STANDARD: Bis 2020 sollen zwei Prozent des BIP in den tertiären Sektor fließen. Ist das zu schaffen?

Van der Bellen: Ja. Aber die Regierung will nicht. Ich habe die Lust verloren, mich damit auseinanderzusetzen, weil nichts passiert. Wir halten derzeit bei maximal 1,4 Prozent des BIP. Es fehlen zwei Milliarden Euro jährlich, und es gibt keinen Budgetpfad dahin. Das sind symbolische Bekenntnisse ohne Verpflichtung.

STANDARD: Wie kann das Ziel noch erreicht werden?

Van der Bellen: Man könnte die Erbschaftssteuer wiedereinführen und die Mittel der Forschung zuführen. Die Regierung begreift das Problem nicht. Unter den widrigen Umständen ist es wirklich erstaunlich, was die Unis leisten.

STANDARD: Die Bundesregierung will die Erbschaftssteuer vorerst nicht wiedereinführen. Woher kann das Geld also sonst kommen?

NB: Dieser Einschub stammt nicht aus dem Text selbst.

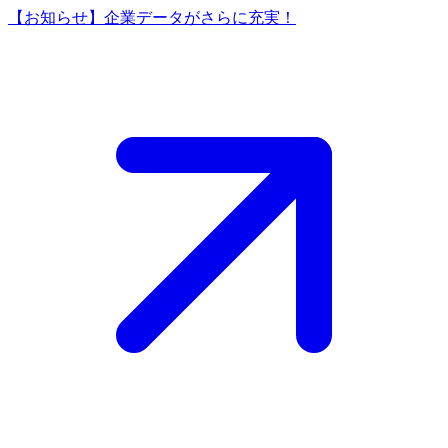
【お知らせ】企業データがさらに充実！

Van der Bellen: Von Ausgleichszahlungen für Studierendenströme zwischen Deutschland und Österreich. Eine bescheidene Möglichkeit wären Studiengebühren. Davon erwarte ich mir keinen großen Effekt, weil man zugleich das Stipendiensystem ausbauen müsste.

STANDARD: Warum befürworten Sie dann Studiengebühren?

Van der Bellen: Ich habe nie verstanden, warum diese Investition in Humankapital fast zu 100 Prozent von der Öffentlichkeit finanziert werden soll. Akademiker haben die geringste Wahrscheinlichkeit auf Arbeitslosigkeit.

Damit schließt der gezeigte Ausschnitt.